> _Exercise prompt_:
Return the line that has "DESTACADO HOY EN EL 12TV" and all lines below it through the last, exactly as they stand; omit pictures.

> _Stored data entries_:
_ _ _

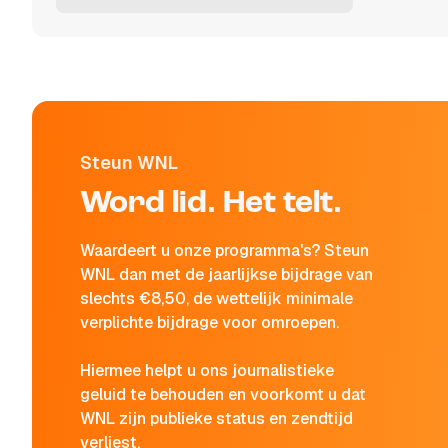
Steun WNL
Word lid. Het telt.
Waardeert u onze programma's? Steun
WNL dan met de jaarlijkse bijdrage van
slechts €8,50, de wettelijk minimale
verplichte bijdrage voor omroepen.
Hiermee helpt u ons journalistieke
geluid te behouden en voorkomt u dat
WNL zijn publieke status en zendtijd
verliest.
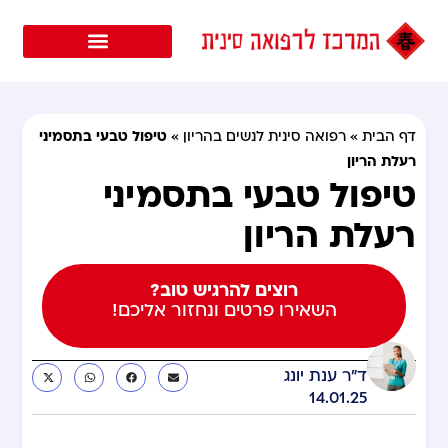
טיפול טבעי בתסמיני
דף הבית
»
רפואה סינית לנשים בהריון
»
רעלת הריון
טיפול טבעי בתסמיני
רעלת הריון
רוצים להרגיש טוב?
השאירו פרטים ונחזור אליכם!
ד"ר ענת יונג
14.01.25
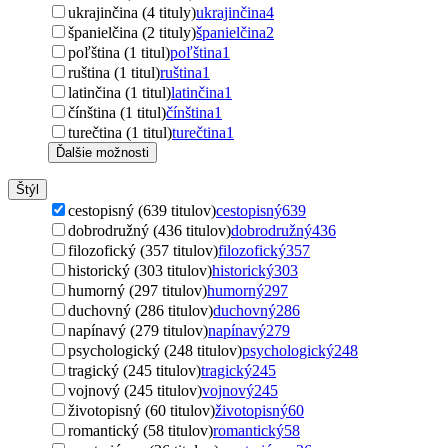
ukrajinčina (4 tituly)
ukrajinčina
4
španielčina (2 tituly)
španielčina
2
poľština (1 titul)
poľština
1
ruština (1 titul)
ruština
1
latinčina (1 titul)
latinčina
1
čínština (1 titul)
čínština
1
turečtina (1 titul)
turečtina
1
Ďalšie možnosti
Štýl
cestopisný (639 titulov)
cestopisný
639
dobrodružný (436 titulov)
dobrodružný
436
filozofický (357 titulov)
filozofický
357
historický (303 titulov)
historický
303
humorný (297 titulov)
humorný
297
duchovný (286 titulov)
duchovný
286
napínavý (279 titulov)
napínavý
279
psychologický (248 titulov)
psychologický
248
tragický (245 titulov)
tragický
245
vojnový (245 titulov)
vojnový
245
životopisný (60 titulov)
životopisný
60
romantický (58 titulov)
romantický
58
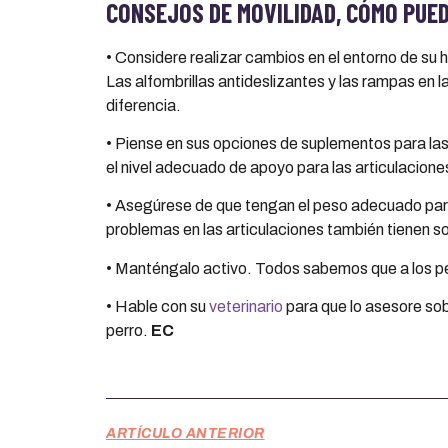
CONSEJOS DE MOVILIDAD, C
Ó
MO PUED
• Considere realizar cambios en el entorno de su h
Las alfombrillas antideslizantes y las rampas en
diferencia.
• Piense en sus opciones de suplementos para las
el nivel adecuado de apoyo para las articulacion
• Asegúrese de que tengan el peso adecuado para
problemas en las articulaciones también tienen 
• Manténgalo activo. Todos sabemos que a los perr
• Hable con su
veterinario
para que lo asesore sob
perro.
EC
ARTÍCULO ANTERIOR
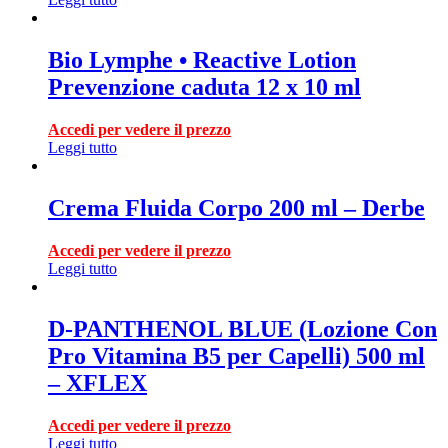
Bio Lymphe • Reactive Lotion
Prevenzione caduta 12 x 10 ml
Accedi per vedere il prezzo
Leggi tutto
Crema Fluida Corpo 200 ml – Derbe
Accedi per vedere il prezzo
Leggi tutto
D-PANTHENOL BLUE (Lozione Con
Pro Vitamina B5 per Capelli) 500 ml
– XFLEX
Accedi per vedere il prezzo
Leggi tutto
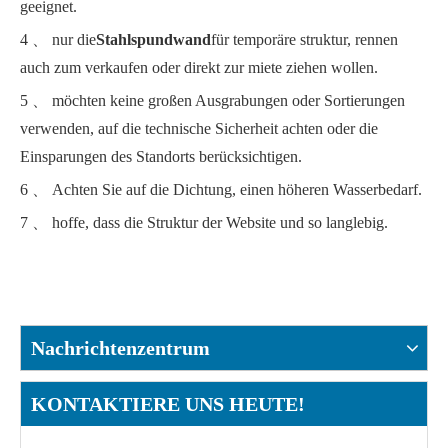
geeignet.
4 、 nur die
Stahlspundwand
für temporäre struktur, rennen
auch zum verkaufen oder direkt zur miete ziehen wollen.
5 、 möchten keine großen Ausgrabungen oder Sortierungen
verwenden, auf die technische Sicherheit achten oder die
Einsparungen des Standorts berücksichtigen.
6 、 Achten Sie auf die Dichtung, einen höheren Wasserbedarf.
7 、 hoffe, dass die Struktur der Website und so langlebig.
Nachrichtenzentrum
KONTAKTIERE UNS HEUTE!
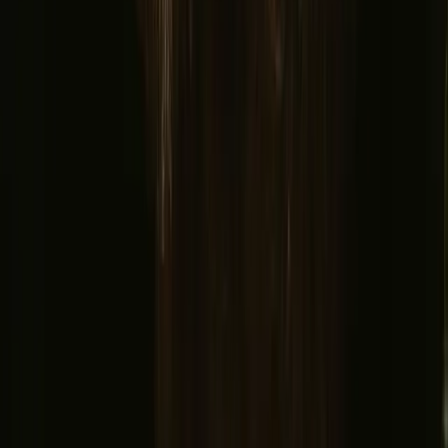
Boomhut Noorwegen
Waar ga je naartoe??
▼
Denemarken
Noorwegen
Zweden
Spanje
Ontdek Campanyon
▼
Over ons
Helpcentrum
Heb je een unieke overnachting?
Verwijs een host door
Annuleringsbeleid
Laat je inspireren door de meest unieke uitjes
Voornaam
E-mail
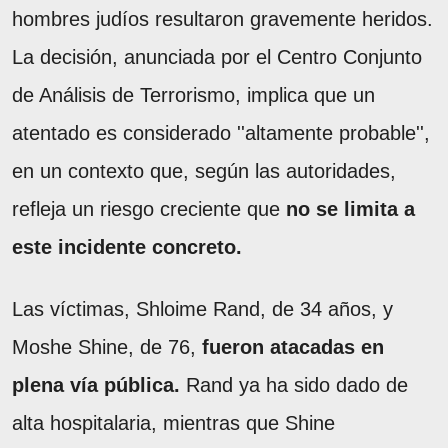
hombres judíos resultaron gravemente heridos.
La decisión, anunciada por el Centro Conjunto
de Análisis de Terrorismo, implica que un
atentado es considerado ''altamente probable'',
en un contexto que, según las autoridades,
refleja un riesgo creciente que
no se limita a
este incidente concreto.
Las víctimas, Shloime Rand, de 34 años, y
Moshe Shine, de 76,
fueron atacadas en
plena vía pública.
Rand ya ha sido dado de
alta hospitalaria, mientras que Shine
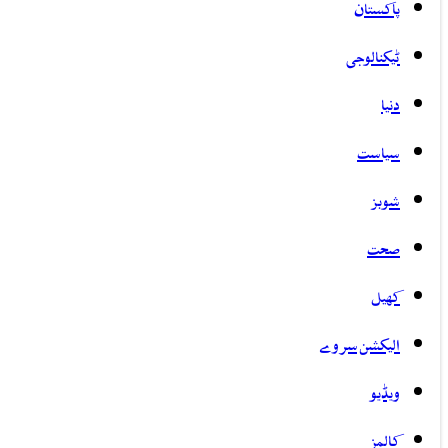
پاکستان
ٹیکنالوجی
دنیا
سیاست
شوبز
صحت
کھیل
الیکشن سروے
ویڈیو
کالمز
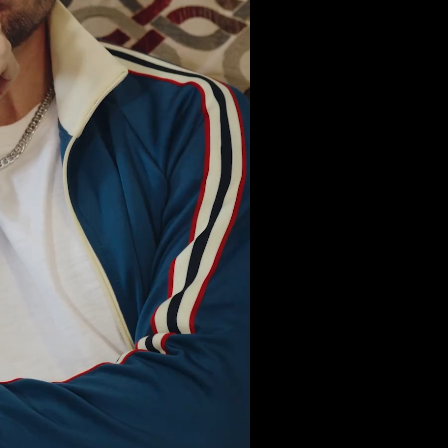
где-то видел.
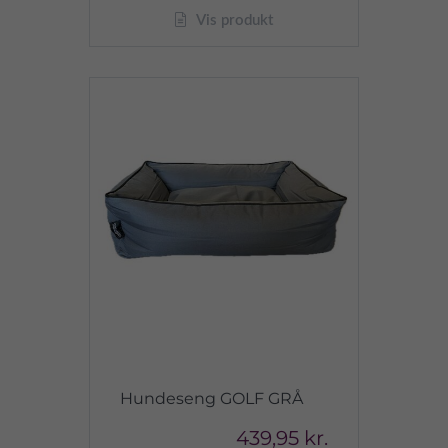
Vis produkt
Hundeseng GOLF GRÅ
439,95 kr.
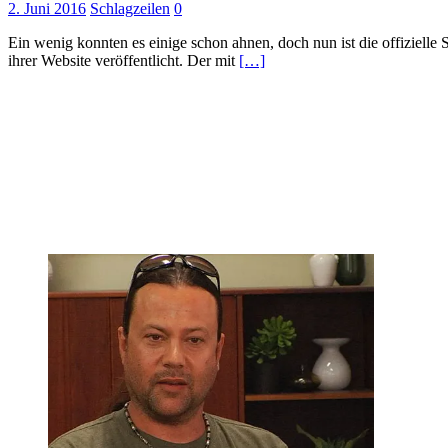
2. Juni 2016
Schlagzeilen
0
Ein wenig konnten es einige schon ahnen, doch nun ist die offiziel
ihrer Website veröffentlicht. Der mit
[…]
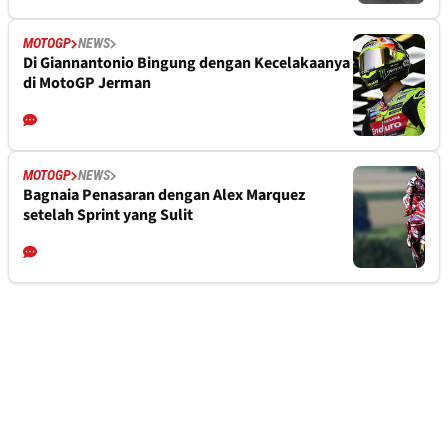
MOTOGP
NEWS
Di Giannantonio Bingung dengan Kecelakaanya
di MotoGP Jerman
MOTOGP
NEWS
Bagnaia Penasaran dengan Alex Marquez
setelah Sprint yang Sulit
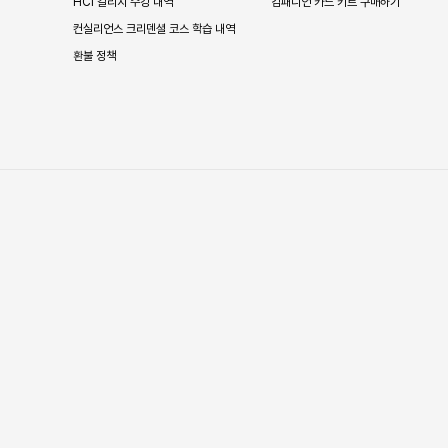
HCI 칼리지 수강 내역
컴패니언 카드 키트 구매하기
컨실리언스 크리덴셜 코스 학습 내역
환불 정책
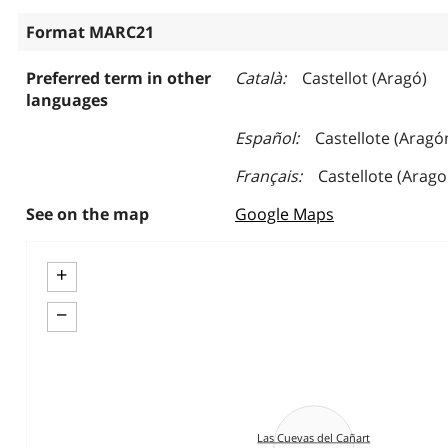
Format MARC21
Preferred term in other
Català
Castellot (Aragó)
languages
Español
Castellote (Aragó
Français
Castellote (Arago
See on the map
Google Maps
+
−
Las Cuevas del Cañart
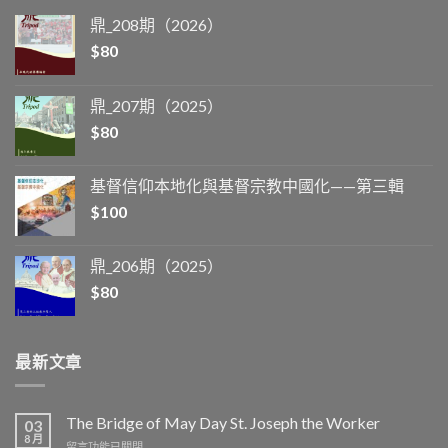
鼎_208期（2026）
$
80
鼎_207期（2025）
$
80
基督信仰本地化與基督宗教中國化——第三輯
$
100
鼎_206期（2025）
$
80
最新文章
The Bridge of May Day St. Joseph the Worker
03
8 月
在
留言功能已關閉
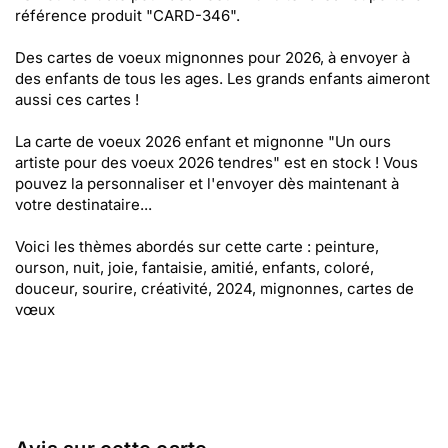
référence produit "CARD-346".
Des cartes de voeux mignonnes pour 2026, à envoyer à
des enfants de tous les ages. Les grands enfants aimeront
aussi ces cartes !
La carte de voeux 2026 enfant et mignonne "Un ours
artiste pour des voeux 2026 tendres" est en stock ! Vous
pouvez la personnaliser et l'envoyer dès maintenant à
votre destinataire...
Voici les thèmes abordés sur cette carte : peinture,
ourson, nuit, joie, fantaisie, amitié, enfants, coloré,
douceur, sourire, créativité, 2024, mignonnes, cartes de
vœux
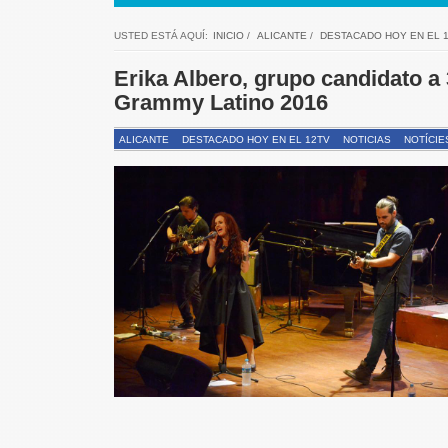
USTED ESTÁ AQUÍ:
INICIO
/
ALICANTE
/
DESTACADO HOY EN EL 
Erika Albero, grupo candidato a 
Grammy Latino 2016
ALICANTE
DESTACADO HOY EN EL 12TV
NOTICIAS
NOTÍCIE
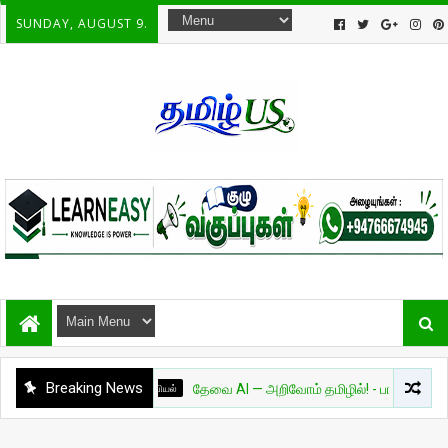
SUNDAY, AUGUST 9.
Breaking News
அறிவியல்
தேவை AI — அறிவோம் தமிழில்! - பாகம் 01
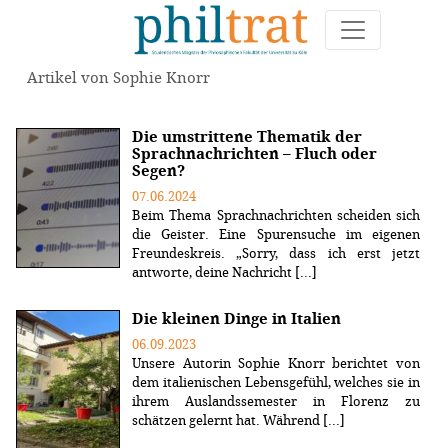
Artikel von Sophie Knorr
Die umstrittene Thematik der
Sprachnachrichten – Fluch oder
Segen?
07.06.2024
Beim Thema Sprachnachrichten scheiden sich
die Geister. Eine Spurensuche im eigenen
Freundeskreis. „Sorry, dass ich erst jetzt
antworte, deine Nachricht [...]
Die kleinen Dinge in Italien
06.09.2023
Unsere Autorin Sophie Knorr berichtet von
dem italienischen Lebensgefühl, welches sie in
ihrem Auslandssemester in Florenz zu
schätzen gelernt hat. Während [...]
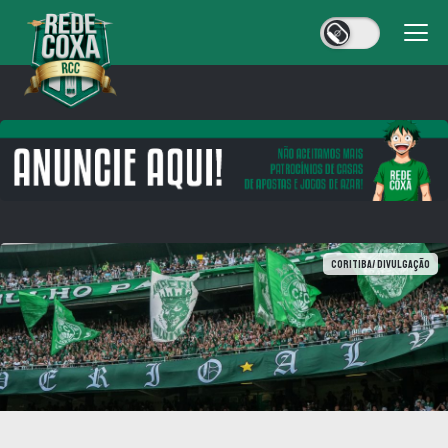
Coritiba/ Divulgação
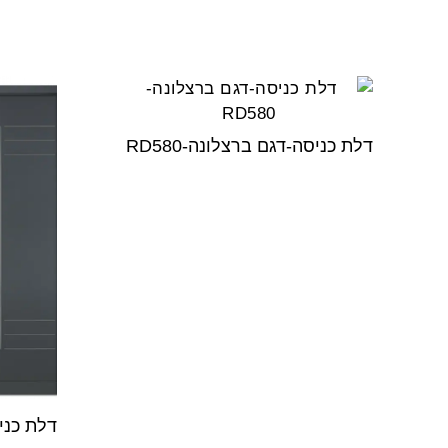
דלת כניסה-דגם ברצלונה-RD580
דלת כניסה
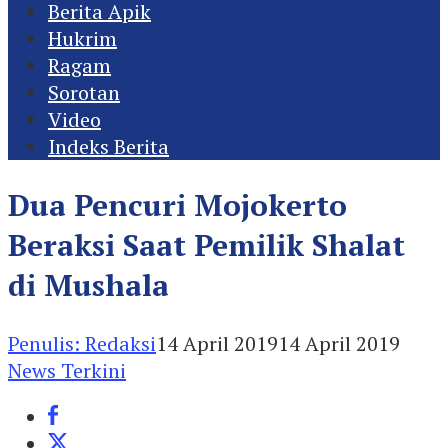
Berita Apik
Hukrim
Ragam
Sorotan
Video
Indeks Berita
Dua Pencuri Mojokerto
Beraksi Saat Pemilik Shalat
di Mushala
Penulis: Redaksi
14 April 2019
14 April 2019
News Terkini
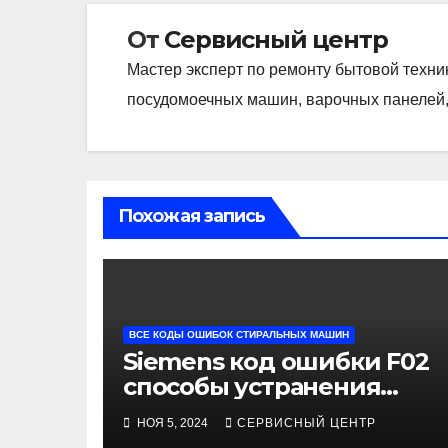
От
Сервисный центр
Мастер эксперт по ремонту бытовой техни
посудомоечных машин, варочных панелей,
Похожая запись
ВСЕ КОДЫ ОШИБОК СТИРАЛЬНЫХ МАШИН
Siemens код ошибки F02
способы устранения
своими руками
НОЯ 5, 2024
СЕРВИСНЫЙ ЦЕНТР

_ _ _

> _Task answer_:
DESTACADO HOY EN EL 12TV
NOTICIAS
NOTÍCIE
SUNDAY, AUGUST 9.
Breaking News
அறிவியல்
தேவை AI — அறிவோம் தமிழில்! - பாகம் 01
Artikel von Sophie Knorr
Die umstrittene Thematik der
Sprachnachrichten – Fluch oder
Segen?
07.06.2024
Beim Thema Sprachnachrichten scheiden sich
die Geister. Eine Spurensuche im eigenen
Freundeskreis. „Sorry, dass ich erst jetzt
antworte, deine Nachricht [...]
Die kleinen Dinge in Italien
06.09.2023
Unsere Autorin Sophie Knorr berichtet von
dem italienischen Lebensgefühl, welches sie in
ihrem Auslandssemester in Florenz zu
schätzen gelernt hat. Während [...]
Coritiba/ Divulgação
דלת כניסה-דגם ברצלונה-RD580
דלת כניסה
Berita Apik
Hukrim
Ragam
Sorotan
Video
Indeks Berita
Dua Pencuri Mojokerto
Beraksi Saat Pemilik Shalat
di Mushala
Penulis: Redaksi
14 April 2019
14 April 2019
News Terkini
От
Сервисный центр
Мастер эксперт по ремонту бытовой техни
посудомоечных машин, варочных панелей,
Похожая запись
ВСЕ КОДЫ ОШИБОК СТИРАЛЬНЫХ МАШИН
Siemens код ошибки F02
способы устранения
своими руками
НОЯ 5, 2024
СЕРВИСНЫЙ ЦЕНТР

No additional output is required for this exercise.